Set Designer Eric Bunnell is a Lighthouse favourite, designing a number of sets in the past, including Hurry Hard, Stage Fright & Ghost Island Light. We chatted with Eric about the do’s and dont’s of set design, how he comes up with his unique concepts, and how he creates those amazing maquettes.
Q: How do you approach set design for a new production?
A: How do I approach a set design? I read the script to see what it says to me. I ask the director their concept and discuss scenic approaches. And I get my resources … my budget, my calendar, my staffing for the build … from the theatre. Then I make a martini, and throw everything into a Mixmaster (martini into me) in hopes we’ll come up with the batter for a successful cake!
Q: How do you work with the director and other designers to create a cohesive design for the production?
A: Designing a production … sets and props, costumes, lights, sound … is hugely collaborative. We all work together, giving and taking, wth the director, stage management, production crew. They say armies march on their stomachs. Well, never mind that Mixmaster. Productions march on meetings and memos! Lots of memos.
Q: How do you create renderings or models of your set designs?
A: Well, I wish getting my design down on paper was as easy as leaving out a tiny pair of shoes overnight for elves. I’m an old school creator. I sit at my table and draft my drawings using a pencil and scale rule. And when it comes to building a maquette which is a set model, it’s whatever works to create a world in miniature. Who knew brown buttons make the perfect ashtrays! I recently invested in a 3D printer, though, and am exploring those possibilities.
Q: What are some common mistakes made in set design?

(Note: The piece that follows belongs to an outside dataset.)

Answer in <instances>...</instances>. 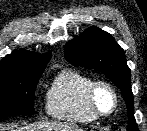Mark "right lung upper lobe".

A: Mistakes!?! Aw, c’mon. When I turn in my drawings, I always say I don’t make mistakes … I make revisions! (And I hope to hell I haven’t again misread the scale on my rule and have drawn something two times too small ….)
Q: How can set design be used to enhance the storytelling of a production?
A: Bottom line about what I do. It ain’t theatre without design. Even before the first word is said on stage, design tells audiences what is coming their way … drama or comedy, period or modern … it sets the stage (‘scuse the pun!) and helps to move the story along from lights up to final curtain.